Valde menegakkan wajahku. “Apa yang tampak bisa kau bohongi, tapi apa yang tak tampak tak bisa kau hindari,” Valde memukul dadanya. “Aku mencintaimu, Jea. Aku nggak bisa hidup tanpa kamu. Kamu mau membunuhku demi dia?”
“Dan kamu ingin aku membunuhnya? Hubungan kita adalah pisau pembunuhnya,” dan aku pun berlari meninggalkannya.
***
Tiga tahun pun berlalu...
“Jea, kamu lihat cowok yang lagi duduk di sana?”

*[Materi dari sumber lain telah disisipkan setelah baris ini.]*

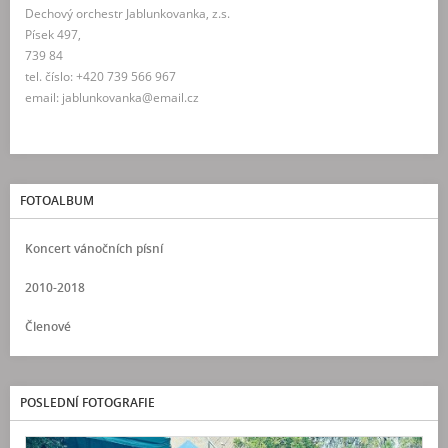
Dechový orchestr Jablunkovanka, z.s.
Písek 497,
739 84
tel. číslo: +420 739 566 967
email: jablunkovanka@email.cz
FOTOALBUM
Koncert vánočních písní
2010-2018
Členové
POSLEDNÍ FOTOGRAFIE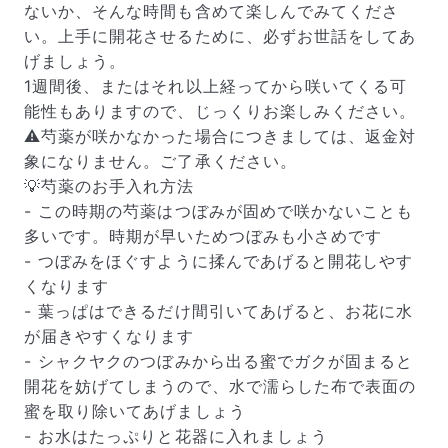
ないか、そんな時間も含めて楽しんでみてくださ
い。上手に開花させるために、必ずお世話をしてあ
げましょう。
1週間後、またはそれ以上経ってから咲いてくる可
能性もありますので、じっくりお楽しみください。
⚠️芍薬が咲かなかった場合につきましては、返金対
象になりません。ご了承ください。
💡芍薬のお手入れ方法
- この時期の芍薬はつぼみが固めで咲かないことも
多いです。時期が早いためつぼみも小さめです
- つぼみをほぐすように揉んであげると開花しやす
くなります
- 葉っぱはできるだけ間引いてあげると、お花に水
届いたお花に元気がなかったら？
が届きやすくなります
もし届いたお花に「枯れている」「折れている」などの
- シャクヤクのつぼみから出る蜜でガクが固まると
不備があった場合は、些細なことでもお気軽にサポート
開花を妨げてしまうので、水で濡らした布で表面の
までご連絡ください。ご返金にて補償いたします。
蜜を取り除いてあげましょう
- お水はたっぷりと花器に入れましょう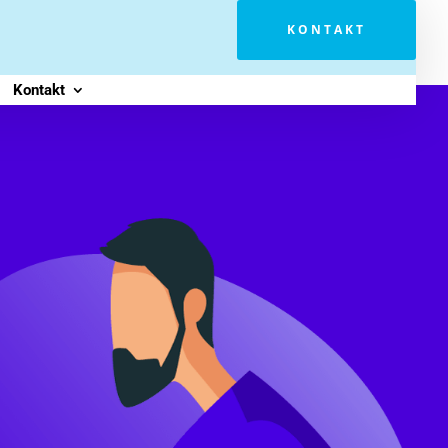
KONTAKT
Kontakt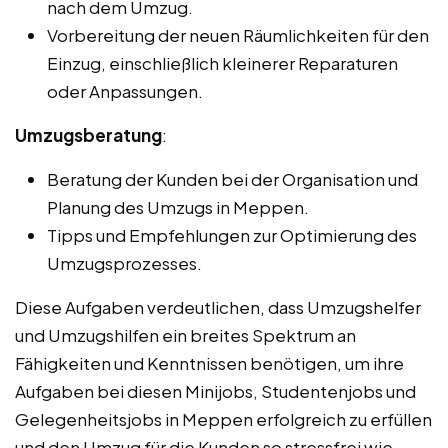
nach dem Umzug.
Vorbereitung der neuen Räumlichkeiten für den
Einzug, einschließlich kleinerer Reparaturen
oder Anpassungen.
Umzugsberatung
:
Beratung der Kunden bei der Organisation und
Planung des Umzugs in Meppen.
Tipps und Empfehlungen zur Optimierung des
Umzugsprozesses.
Diese Aufgaben verdeutlichen, dass Umzugshelfer
und Umzugshilfen ein breites Spektrum an
Fähigkeiten und Kenntnissen benötigen, um ihre
Aufgaben bei diesen Minijobs, Studentenjobs und
Gelegenheitsjobs in Meppen erfolgreich zu erfüllen
und den Umzug für die Kunden so stressfrei wie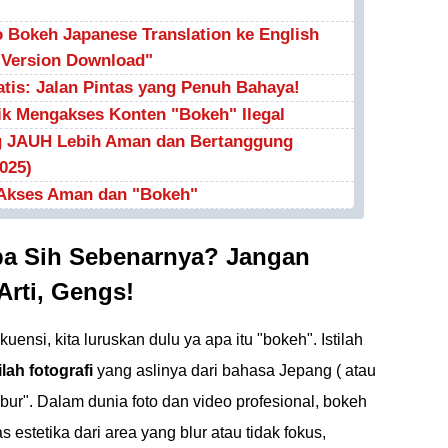
 Bokeh Japanese Translation ke English
l Version Download"
atis: Jalan Pintas yang Penuh Bahaya!
ik Mengakses Konten "Bokeh" Ilegal
ng JAUH Lebih Aman dan Bertanggung
025)
 Akses Aman dan "Bokeh"
pa Sih Sebenarnya? Jangan
Arti, Gengs!
kuensi, kita luruskan dulu ya apa itu "bokeh". Istilah
lah fotografi
yang aslinya dari bahasa Jepang ( atau
"kabur". Dalam dunia foto dan video profesional, bokeh
s estetika dari area yang blur atau tidak fokus,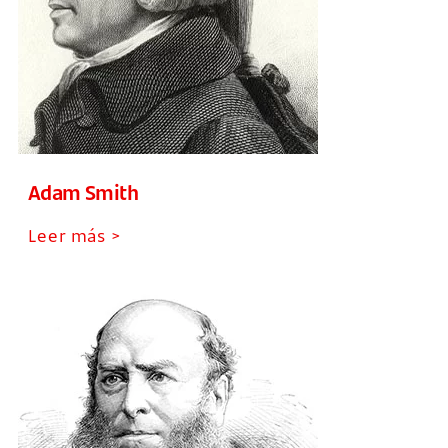
Adam Smith
Leer más >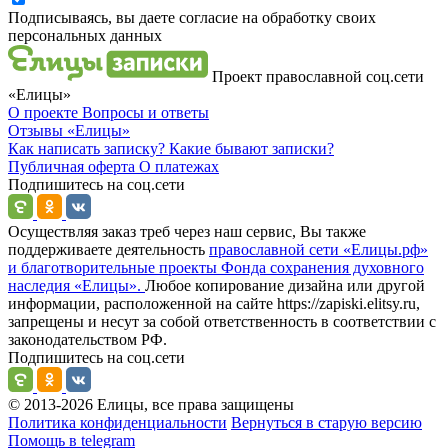
Подписываясь, вы даете согласие на обработку своих
персональных данных
Проект православной соц.сети
«Елицы»
О проекте
Вопросы и ответы
Отзывы
«Елицы»
Как написать записку?
Какие бывают записки?
Публичная оферта
О платежах
Подпишитесь на соц.сети
Осуществляя заказ треб через наш сервис, Вы также
поддерживаете деятельность
православной сети «Елицы.рф»
и благотворительные проекты Фонда сохранения духовного
наследия «Елицы».
Любое копирование дизайна или другой
информации, расположенной на сайте https://zapiski.elitsy.ru,
запрещены и несут за собой ответственность в соответствии с
законодательством РФ.
Подпишитесь на соц.сети
© 2013-2026 Елицы, все права защищены
Политика конфиденциальности
Вернуться в старую версию
Помощь в telegram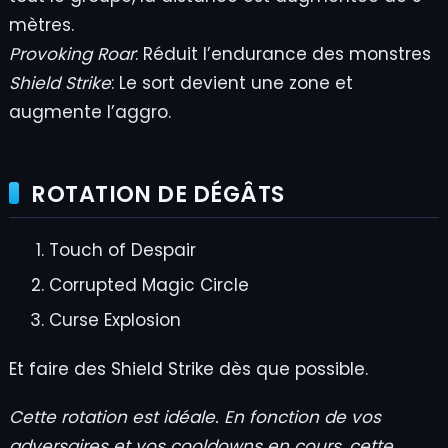
mètres.
Provoking Roar
: Réduit l’endurance des monstres
Shield Strike
: Le sort devient une zone et
augmente l’aggro.
ROTATION DE DÉGÂTS
Touch of Despair
Corrupted Magic Circle
Curse Explosion
Et faire des Shield Strike dès que possible.
Cette rotation est idéale. En fonction de vos
adversaires et vos cooldowns en cours, cette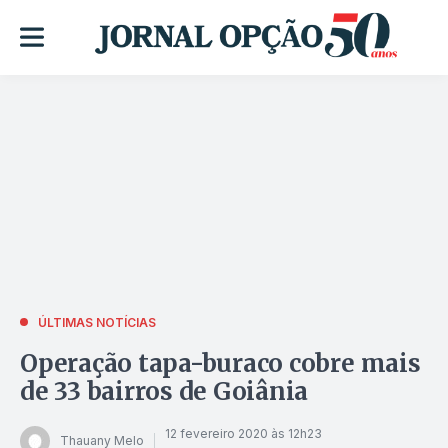
ÚLTIMAS NOTÍCIAS
Operação tapa-buraco cobre mais
de 33 bairros de Goiânia
12 fevereiro 2020 às 12h23
Thauany Melo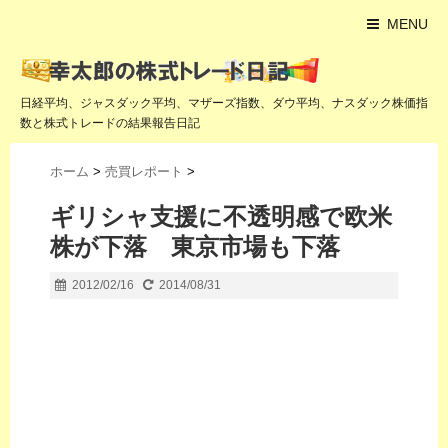
MENU
日経平均、ジャスダック平均、マザーズ指数、ダウ平均、ナスダック株価指
数と株式トレードの結果報告日記
ホーム
>
売買レポート
>
ギリシャ支援に不透明感で欧米
株が下落 東京市場も下落
2012/02/16
2014/08/31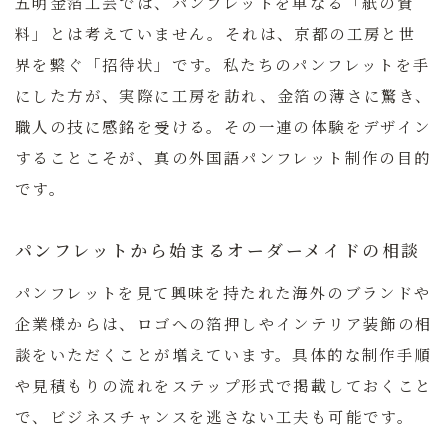
五明金箔工芸では、パンフレットを単なる「紙の資
料」とは考えていません。それは、京都の工房と世
界を繋ぐ「招待状」です。私たちのパンフレットを手
にした方が、実際に工房を訪れ、金箔の薄さに驚き、
職人の技に感銘を受ける。その一連の体験をデザイン
することこそが、真の外国語パンフレット制作の目的
です。
パンフレットから始まるオーダーメイドの相談
パンフレットを見て興味を持たれた海外のブランドや
企業様からは、ロゴへの箔押しやインテリア装飾の相
談をいただくことが増えています。具体的な制作手順
や見積もりの流れをステップ形式で掲載しておくこと
で、ビジネスチャンスを逃さない工夫も可能です。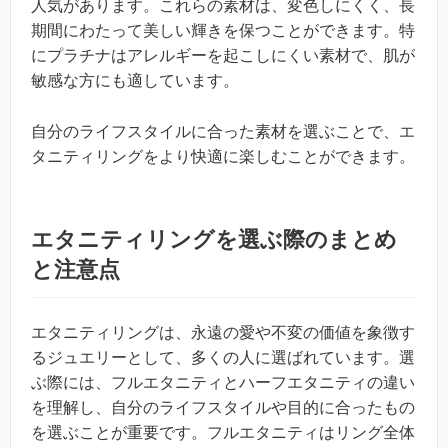
人気があります。これらの素材は、変色しにくく、長
期間にわたって美しい輝きを保つことができます。特
にプラチナはアレルギーを起こしにくい素材で、肌が
敏感な方にも適しています。
自分のライフスタイルに合った素材を選ぶことで、エ
タニティリングをより快適に楽しむことができます。
エタニティリングを選ぶ際のまとめ
と注意点
エタニティリングは、永遠の愛や不変の価値を象徴す
るジュエリーとして、多くの人に選ばれています。選
ぶ際には、フルエタニティとハーフエタニティの違い
を理解し、自分のライフスタイルや目的に合ったもの
を選ぶことが重要です。フルエタニティはリング全体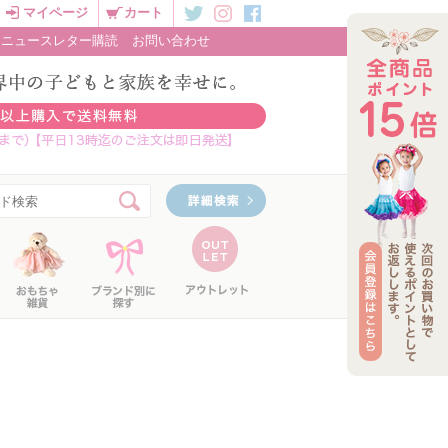
マイページ
カート
ニュースレター購読
お問い合わせ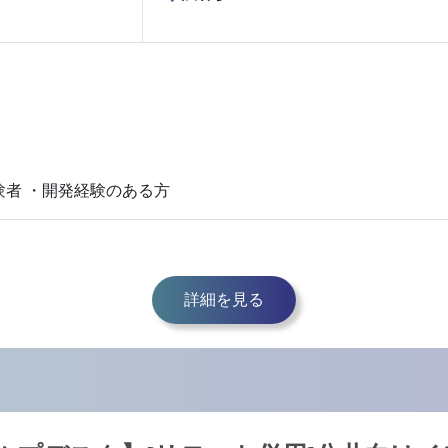
験者 ・開発経験のある方
詳細を見る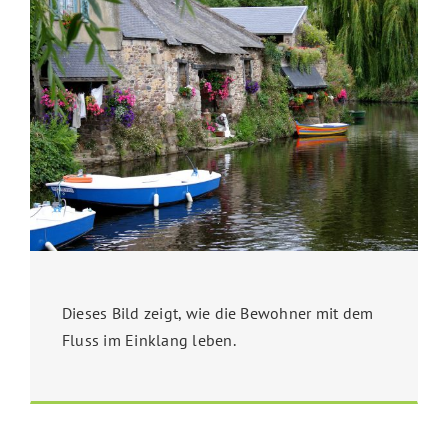
Dieses Bild zeigt, wie die Bewohner mit dem
Fluss im Einklang leben.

Aku menoleh panik. “Mana, mana?”
“Itu, yang pake kemeja garis-garis. Pangeran tampan ya...” katanya.
Ya, puji syukur, Jean, adikku masih hidup. Setelah hampir setahun dia mengalami kritis, bahkan aku hampir kehilangan harapan ketika menemui tubuhnya dipenuhi selang dan tak pernah bangun selama tiga bulan. Dan sepanjang itu pula aku tidur di ruangan ICU-nya.
Kini kami tinggal di Jepang, kami berdua pindah studi ke Jepang, pergi jauh untuk meninggalkan bayang-bayang Valde. Jean kini sudah bisa jatuh cinta lagi. Dengan pangeran berkemeja garis, cowok bersepeda dengan kacamata hitam, atau cowok bersyal merah dengan mata permen. Tapi kini aku tak bisa jatuh cinta lagi. Hanya Alvadean Seputra di hatiku. Dan entah di mana dia sekarang.